[Stored items from a collection]
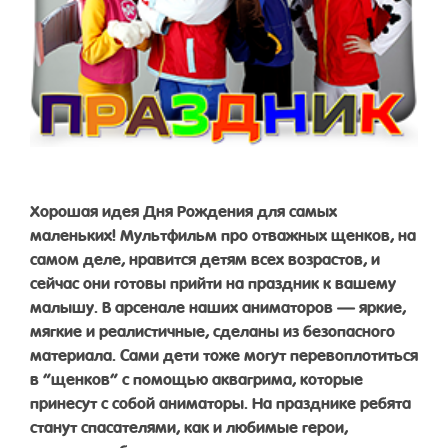
Хорошая идея Дня Рождения для самых
маленьких! Мультфильм про отважных щенков, на
самом деле, нравится детям всех возрастов, и
сейчас они готовы прийти на праздник к вашему
малышу. В арсенале наших аниматоров — яркие,
мягкие и реалистичные, сделаны из безопасного
материала. Сами дети тоже могут перевоплотиться
в “щенков” с помощью аквагрима, которые
принесут с собой аниматоры. На празднике ребята
станут спасателями, как и любимые герои,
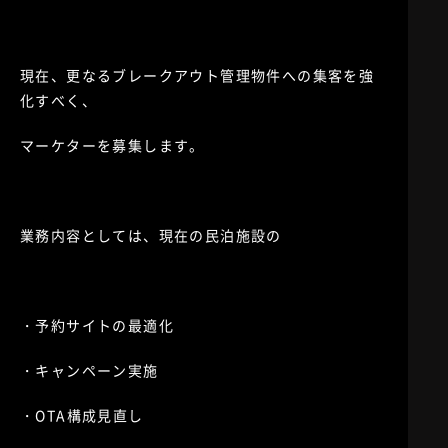
現在、更なるブレークアウト管理物件への集客を強
化すべく、
マーケターを募集します。
業務内容としては、現在の民泊施設の
・予約サイトの最適化
・キャンペーン実施
・OTA構成見直し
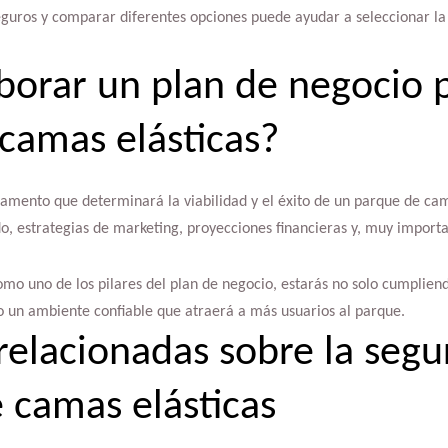
eguros y comparar diferentes opciones puede ayudar a seleccionar la 
orar un plan de negocio 
camas elásticas?
damento que determinará la viabilidad y el éxito de un parque de cam
do, estrategias de marketing, proyecciones financieras y, muy import
omo uno de los pilares del plan de negocio, estarás no solo cumplien
 un ambiente confiable que atraerá a más usuarios al parque.
relacionadas sobre la segu
 camas elásticas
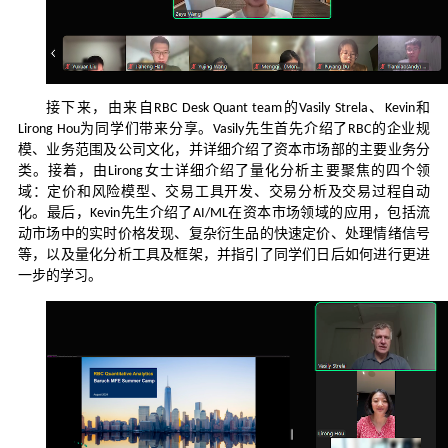
接下来，由来自
的
、
和
RBC Desk Quant team
Vasily Strela
Kevin
为同学们带来分享。
先生首先介绍了
的企业规
Lirong Hou
Vasily
RBC
模、业务范围及公司文化，并详细介绍了资本市场部的主要业务分
类。接着，由
女士详细介绍了量化分析主要聚焦的四个领
Lirong
域：定价和风险模型、交易工具开发、交易分析及交易过程自动
化。最后，
先生介绍了
在资本市场领域的应用，包括流
Kevin
AI/ML
动市场中的实时价格发现、复杂衍生品的快速定价、处理情绪信号
等，以及量化分析工具及框架，并指引了同学们日后如何进行更进
一步的学习。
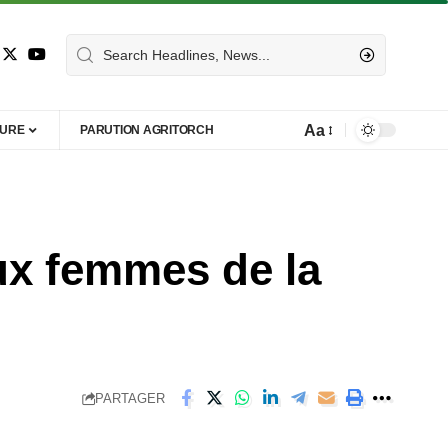
Aa
TURE
PARUTION AGRITORCH
ux femmes de la
PARTAGER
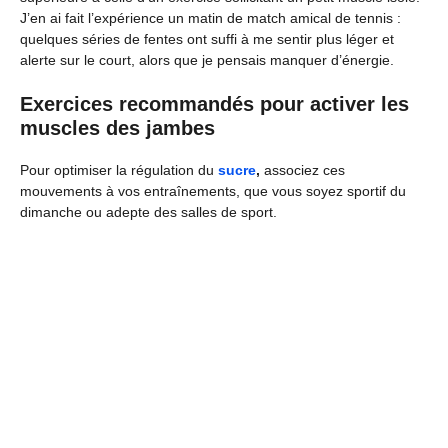
J’en ai fait l’expérience un matin de match amical de tennis :
quelques séries de fentes ont suffi à me sentir plus léger et
alerte sur le court, alors que je pensais manquer d’énergie.
Exercices recommandés pour activer les
muscles des jambes
Pour optimiser la régulation du
sucre
,
associez ces
mouvements à vos entraînements, que vous soyez sportif du
dimanche ou adepte des salles de sport.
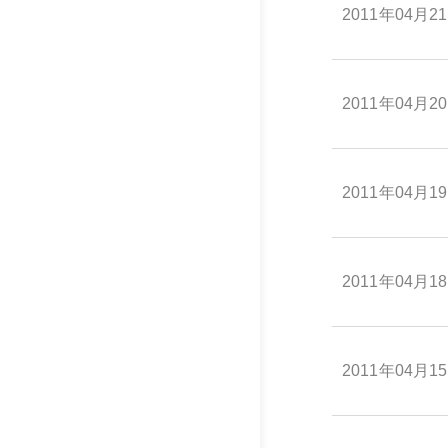
2011年04月2
2011年04月2
2011年04月1
2011年04月1
2011年04月1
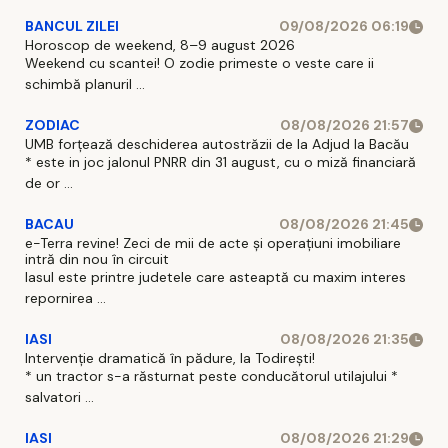
BANCUL ZILEI
09/08/2026 06:19
Horoscop de weekend, 8–9 august 2026
Weekend cu scantei! O zodie primeste o veste care ii
schimbă planuril ...
ZODIAC
08/08/2026 21:57
UMB forțează deschiderea autostrăzii de la Adjud la Bacău
* este in joc jalonul PNRR din 31 august, cu o miză financiară
de or ...
BACAU
08/08/2026 21:45
e-Terra revine! Zeci de mii de acte și operațiuni imobiliare
intră din nou în circuit
Iasul este printre judetele care asteaptă cu maxim interes
repornirea ...
IASI
08/08/2026 21:35
Intervenție dramatică în pădure, la Todirești!
* un tractor s-a răsturnat peste conducătorul utilajului *
salvatori ...
IASI
08/08/2026 21:29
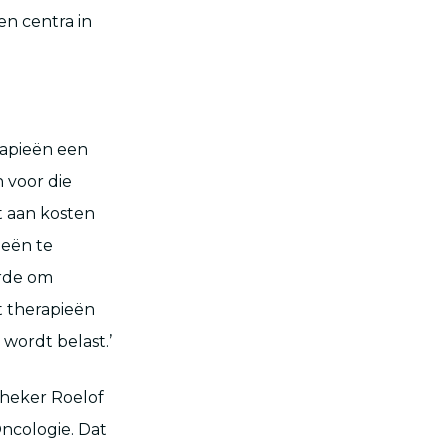
n centra in
apieën een
 voor die
t aan kosten
ieën te
arde om
t therapieën
 wordt belast.’
theker Roelof
Oncologie. Dat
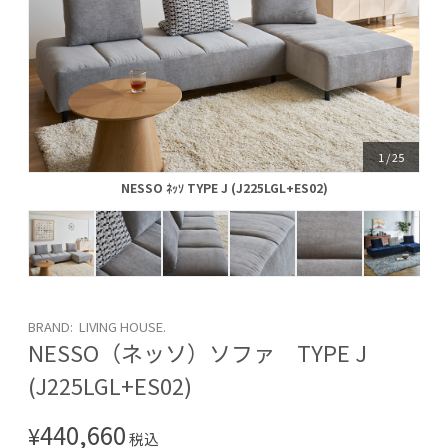
1
/
25
NESSO ﾈｯｿ TYPE J (J225LGL+ES02)
NESSO ﾈｯｿ TYPE J (J225LGL+ES02)
BRAND: LIVING HOUSE.
NESSO（ネッソ）ソファ TYPE J
(J225LGL+ES02)
440,660
¥
税込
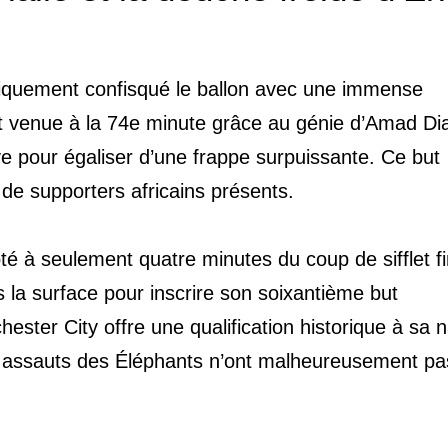
logiquement confisqué le ballon avec une immense
st venue à la 74e minute grâce au génie d’Amad Dia
ve pour égaliser d’une frappe surpuissante. Ce but
s de supporters africains présents.
é à seulement quatre minutes du coup de sifflet fi
s la surface pour inscrire son soixantième but
ester City offre une qualification historique à sa n
 assauts des Éléphants n’ont malheureusement pas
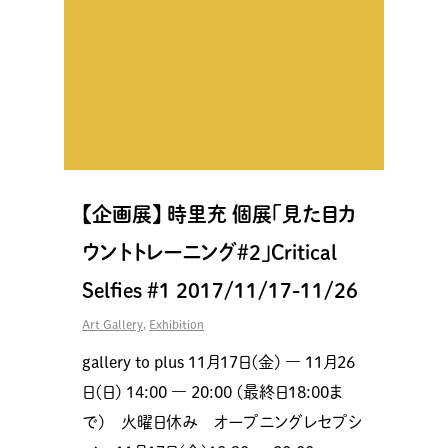
【企画展】 時里充 個展「見た目カ
ウントトレーニング#2」Critical
Selfies #1 2017/11/17-11/26
Art Gallery
,
Exhibition
gallery to plus 11月17日(金) ― 11月26
日(日) 14:00 ― 20:00 (最終日18:00ま
で) 火曜日休み オープニングレセプシ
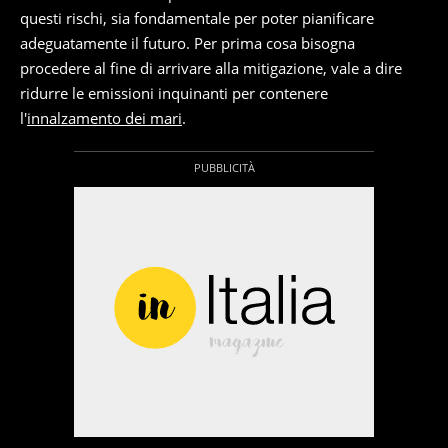
questi rischi, sia fondamentale per poter pianificare
adeguatamente il futuro. Per prima cosa bisogna
procedere al fine di arrivare alla mitigazione, vale a dire
ridurre le emissioni inquinanti per contenere
l'
innalzamento dei mari
.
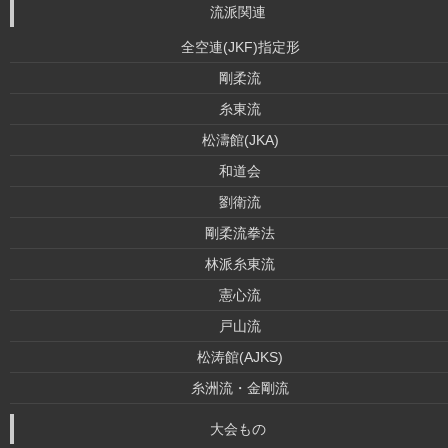
流派関連
全空連(JKF)指定形
剛柔流
糸東流
松濤館(JKA)
和道会
劉衛流
剛柔流拳法
林派糸東流
憲心流
戸山流
松涛館(AJKS)
糸洲流・金剛流
大会もの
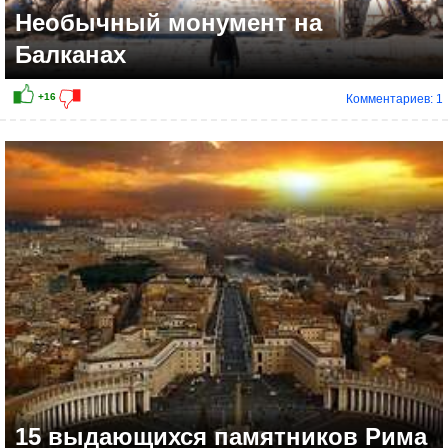
Необычный монумент на
Балканах
Комментариев: 1
15 выдающихся памятников Рима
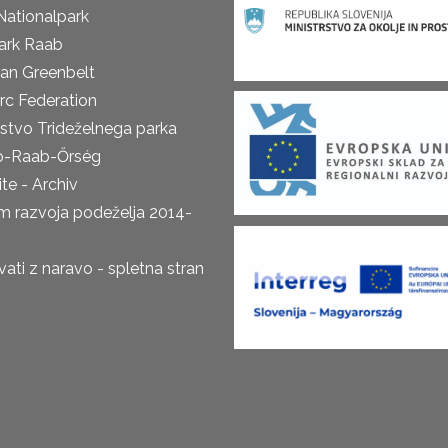
Nationalpark
ark Raab
an Greenbelt
rc Federation
rstvo Trideželnega parka
o-Raab-Őrség
te - Archiv
m razvoja podeželja 2014-
ti z naravo - spletna stran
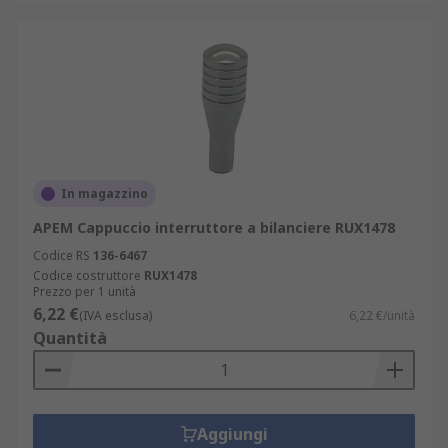
In magazzino
APEM Cappuccio interruttore a bilanciere RUX1478
Codice RS
136-6467
Codice costruttore
RUX1478
Prezzo per 1 unità
6,22 €
(IVA esclusa)
6,22 €/unità
Quantità
Aggiungi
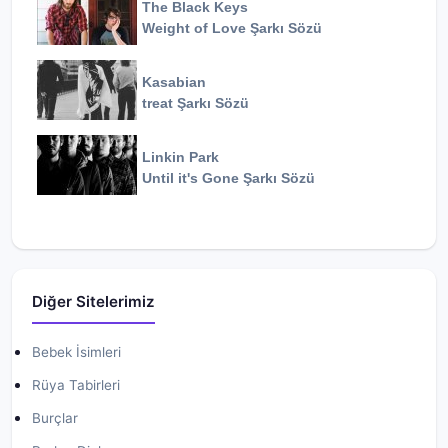
The Black Keys
Weight of Love
Şarkı Sözü
Kasabian
treat
Şarkı Sözü
Linkin Park
Until it's Gone
Şarkı Sözü
Diğer Sitelerimiz
Bebek İsimleri
Rüya Tabirleri
Burçlar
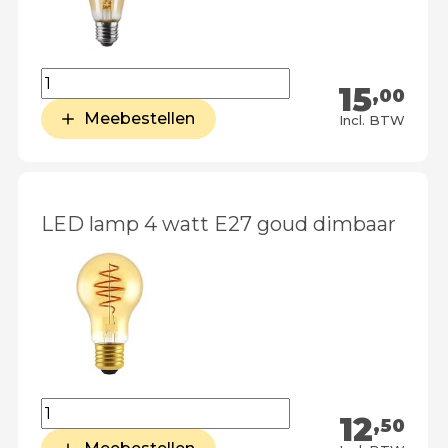
15
,00
Meebestellen
Incl. BTW
LED lamp 4 watt E27 goud dimbaar
12
,50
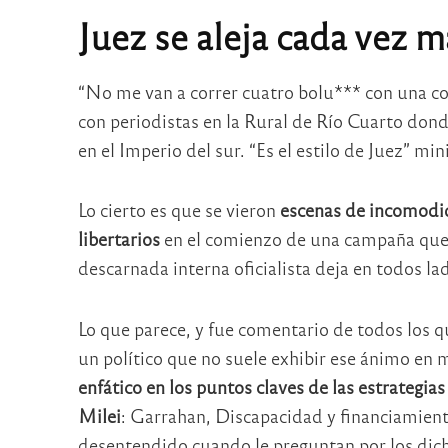
Juez se aleja cada vez m
“No me van a correr cuatro bolu*** con una co
con periodistas en la Rural de Río Cuarto dond
en el Imperio del sur. “Es el estilo de Juez” m
Lo cierto es que se vieron
escenas de incomodid
libertarios
en el comienzo de una campaña que r
descarnada interna oficialista deja en todos la
Lo que parece, y fue comentario de todos los qu
un político que no suele exhibir ese ánimo en 
enfático en los puntos claves de las estrategia
Milei
: Garrahan, Discapacidad y financiamient
desentendido cuando le preguntan por los dicho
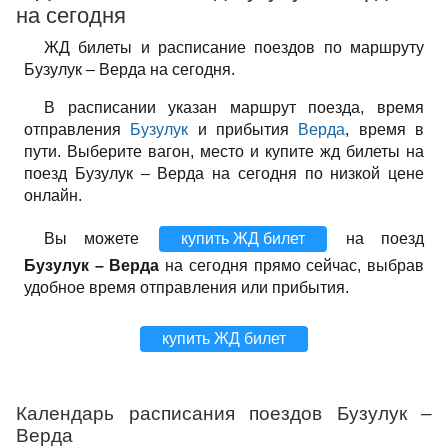
на сегодня
ЖД билеты и расписание поездов по маршруту
Бузулук – Верда на сегодня.
В расписании указан маршрут поезда, время
отправления
Бузулук
и прибытия
Верда
, время в
пути. Выберите вагон, место и купите жд билеты на
поезд Бузулук – Верда на сегодня по низкой цене
онлайн.
Вы можете
купить ЖД билет
на поезд
Бузулук – Верда
на сегодня прямо сейчас, выбрав
удобное время отправления или прибытия.
купить ЖД билет
Календарь расписания поездов Бузулук –
Верда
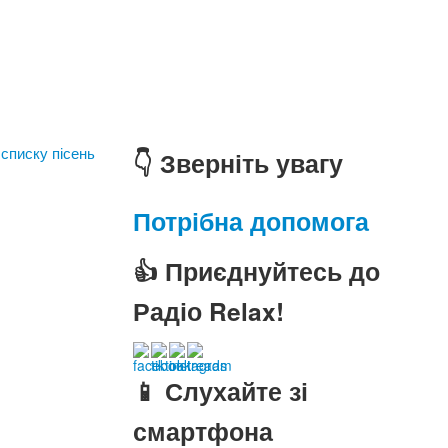
 списку пісень
👇 Зверніть увагу
Потрібна допомога
👍 Приєднуйтесь до
Радіо Relax!
📱 Слухайте зі
смартфона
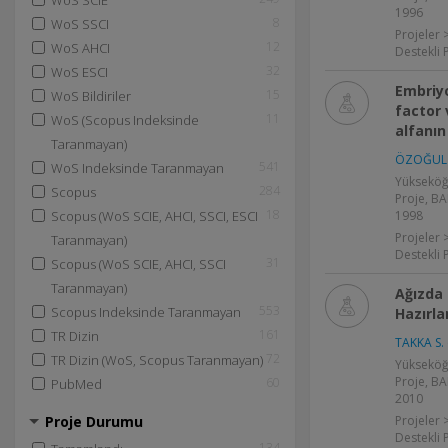
WoS SCIE
1996
8
WoS SSCI
Projeler 
12
WoS AHCI
Destekli 
32
WoS ESCI
Embriy
15
WoS Bildiriler
factor
11
WoS (Scopus Indeksinde
alfanın
Taranmayan)
ÖZOĞUL 
541
WoS Indeksinde Taranmayan
Yükseköğ
284
Scopus
Proje, BA
18
Scopus (WoS SCIE, AHCI, SSCI, ESCI
1998
Projeler 
Taranmayan)
Destekli 
31
Scopus (WoS SCIE, AHCI, SSCI
Taranmayan)
Ağızda 
553
Scopus Indeksinde Taranmayan
Hazırl
161
TR Dizin
TAKKA S.
72
TR Dizin (WoS, Scopus Taranmayan)
Yükseköğ
Proje, BA
60
PubMed
2010
Proje Durumu
Projeler 
Destekli 
134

Exercise>
The output should consist of the records above, reproduced exactly, without pictures.

Written solution>
Хорошая идея Дня Рождения для самых
маленьких! Мультфильм про отважных щенков, на
самом деле, нравится детям всех возрастов, и
сейчас они готовы прийти на праздник к вашему
малышу. В арсенале наших аниматоров — яркие,
мягкие и реалистичные, сделаны из безопасного
материала. Сами дети тоже могут перевоплотиться
в “щенков” с помощью аквагрима, которые
принесут с собой аниматоры. На празднике ребята
станут спасателями, как и любимые герои,
現在、更なるブレークアウト管理物件への集客を強
化すべく、
マーケターを募集します。
業務内容としては、現在の民泊施設の
・予約サイトの最適化
・キャンペーン実施
・OTA構成見直し
eguros y comparar diferentes opciones puede ayudar a seleccionar la 
orar un plan de negocio 
camas elásticas?
damento que determinará la viabilidad y el éxito de un parque de cam
do, estrategias de marketing, proyecciones financieras y, muy import
omo uno de los pilares del plan de negocio, estarás no solo cumplien
 un ambiente confiable que atraerá a más usuarios al parque.
relacionadas sobre la segu
 camas elásticas
接下来，由来自
的
、
和
RBC Desk Quant team
Vasily Strela
Kevin
为同学们带来分享。
先生首先介绍了
的企业规
Lirong Hou
Vasily
RBC
模、业务范围及公司文化，并详细介绍了资本市场部的主要业务分
类。接着，由
女士详细介绍了量化分析主要聚焦的四个领
Lirong
域：定价和风险模型、交易工具开发、交易分析及交易过程自动
化。最后，
先生介绍了
在资本市场领域的应用，包括流
Kevin
AI/ML
动市场中的实时价格发现、复杂衍生品的快速定价、处理情绪信号
等，以及量化分析工具及框架，并指引了同学们日后如何进行更进
一步的学习。
Aa
TURE
PARUTION AGRITORCH
ux femmes de la
PARTAGER
J’en ai fait l’expérience un matin de match amical de tennis :
quelques séries de fentes ont suffi à me sentir plus léger et
alerte sur le court, alors que je pensais manquer d’énergie.
Exercices recommandés pour activer les
muscles des jambes
Pour optimiser la régulation du
sucre
,
associez ces
mouvements à vos entraînements, que vous soyez sportif du
dimanche ou adepte des salles de sport.
2011年04月2
2011年04月2
2011年04月1
2011年04月1
2011年04月1
BANCUL ZILEI
09/08/2026 06:19
Horoscop de weekend, 8–9 august 2026
Weekend cu scantei! O zodie primeste o veste care ii
schimbă planuril ...
ZODIAC
08/08/2026 21:57
UMB forțează deschiderea autostrăzii de la Adjud la Bacău
* este in joc jalonul PNRR din 31 august, cu o miză financiară
de or ...
BACAU
08/08/2026 21:45
e-Terra revine! Zeci de mii de acte și operațiuni imobiliare
intră din nou în circuit
Iasul este printre judetele care asteaptă cu maxim interes
repornirea ...
IASI
08/08/2026 21:35
Intervenție dramatică în pădure, la Todirești!
* un tractor s-a răsturnat peste conducătorul utilajului *
salvatori ...
IASI
08/08/2026 21:29
n centra in
apieën een
 voor die
t aan kosten
ieën te
arde om
t therapieën
 wordt belast.’
theker Roelof
Oncologie. Dat
1
/
25
NESSO ﾈｯｿ TYPE J (J225LGL+ES02)
NESSO ﾈｯｿ TYPE J (J225LGL+ES02)
BRAND: LIVING HOUSE.
NESSO（ネッソ）ソファ TYPE J
(J225LGL+ES02)
440,660
¥
税込
logiquement confisqué le ballon avec une immense
st venue à la 74e minute grâce au génie d’Amad Dia
ve pour égaliser d’une frappe surpuissante. Ce but
s de supporters africains présents.
é à seulement quatre minutes du coup de sifflet fi
s la surface pour inscrire son soixantième but
ester City offre une qualification historique à sa n
 assauts des Éléphants n’ont malheureusement pas
【企画展】 時里充 個展「見た目カ
ウントトレーニング#2」Critical
Selfies #1 2017/11/17-11/26
Art Gallery
,
Exhibition
gallery to plus 11月17日(金) ― 11月26
日(日) 14:00 ― 20:00 (最終日18:00ま
で) 火曜日休み オープニングレセプシ
questi rischi, sia fondamentale per poter pianificare
adeguatamente il futuro. Per prima cosa bisogna
procedere al fine di arrivare alla mitigazione, vale a dire
ridurre le emissioni inquinanti per contenere
l'
innalzamento dei mari
.
流派関連
全空連(JKF)指定形
剛柔流
糸東流
松濤館(JKA)
和道会
劉衛流
剛柔流拳法
林派糸東流
憲心流
戸山流
松涛館(AJKS)
糸洲流・金剛流
大会もの
Необычный монумент на
Балканах
Комментариев: 1
15 выдающихся памятников Рима
Nationalpark
ark Raab
an Greenbelt
rc Federation
rstvo Trideželnega parka
o-Raab-Őrség
te - Archiv
m razvoja podeželja 2014-
ti z naravo - spletna stran
In magazzino
APEM Cappuccio interruttore a bilanciere RUX1478
Codice RS
136-6467
Codice costruttore
RUX1478
Prezzo per 1 unità
6,22 €
(IVA esclusa)
6,22 €/unità
Quantità
Aggiungi
The Black Keys
Weight of Love
Şarkı Sözü
Kasabian
treat
Şarkı Sözü
Linkin Park
Until it's Gone
Şarkı Sözü
Diğer Sitelerimiz
Bebek İsimleri
Rüya Tabirleri
Burçlar
15
,00
Meebestellen
Incl. BTW
LED lamp 4 watt E27 goud dimbaar
12
,50
Juez se aleja cada vez m
“No me van a correr cuatro bolu*** con una co
con periodistas en la Rural de Río Cuarto dond
en el Imperio del sur. “Es el estilo de Juez” m
Lo cierto es que se vieron
escenas de incomodid
libertarios
en el comienzo de una campaña que r
descarnada interna oficialista deja en todos la
Lo que parece, y fue comentario de todos los qu
un político que no suele exhibir ese ánimo en 
enfático en los puntos claves de las estrategia
Milei
: Garrahan, Discapacidad y financiamient
desentendido cuando le preguntan por los dicho
на сегодня
ЖД билеты и расписание поездов по маршруту
Бузулук – Верда на сегодня.
В расписании указан маршрут поезда, время
отправления
Бузулук
и прибытия
Верда
, время в
пути. Выберите вагон, место и купите жд билеты на
поезд Бузулук – Верда на сегодня по низкой цене
онлайн.
Вы можете
купить ЖД билет
на поезд
Бузулук – Верда
на сегодня прямо сейчас, выбрав
удобное время отправления или прибытия.
купить ЖД билет
Календарь расписания поездов Бузулук –
Верда
 списку пісень
👇 Зверніть увагу
Потрібна допомога
👍 Приєднуйтесь до
Радіо Relax!
📱 Слухайте зі
смартфона
WoS SCIE
1996
8
WoS SSCI
Projeler 
12
WoS AHCI
Destekli 
32
WoS ESCI
Embriy
15
WoS Bildiriler
factor
11
WoS (Scopus Indeksinde
alfanın
Taranmayan)
ÖZOĞUL 
541
WoS Indeksinde Taranmayan
Yükseköğ
284
Scopus
Proje, BA
18
Scopus (WoS SCIE, AHCI, SSCI, ESCI
1998
Projeler 
Taranmayan)
Destekli 
31
Scopus (WoS SCIE, AHCI, SSCI
Taranmayan)
Ağızda 
553
Scopus Indeksinde Taranmayan
Hazırl
161
TR Dizin
TAKKA S.
72
TR Dizin (WoS, Scopus Taranmayan)
Yükseköğ
Proje, BA
60
PubMed
2010
Proje Durumu
Projeler 
Destekli 
134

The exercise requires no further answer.